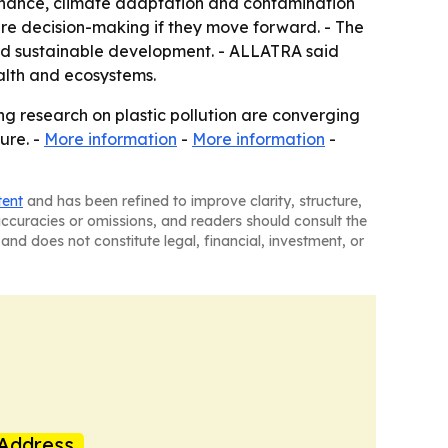
ernance, climate adaptation and contamination
re decision-making if they move forward. - The
nd sustainable development. - ALLATRA said
ealth and ecosystems.
ing research on plastic pollution are converging
ure. -
More information
-
More information
-
tent
and has been refined to improve clarity, structure,
naccuracies or omissions, and readers should consult the
and does not constitute legal, financial, investment, or
Address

Prompt — Return each record exactly as given, excluding any image.

Your response —
ernance, climate adaptation and contamination
re decision-making if they move forward. - The
nd sustainable development. - ALLATRA said
ealth and ecosystems.
ing research on plastic pollution are converging
ure. -
More information
-
More information
-
tent
and has been refined to improve clarity, structure,
naccuracies or omissions, and readers should consult the
and does not constitute legal, financial, investment, or
Address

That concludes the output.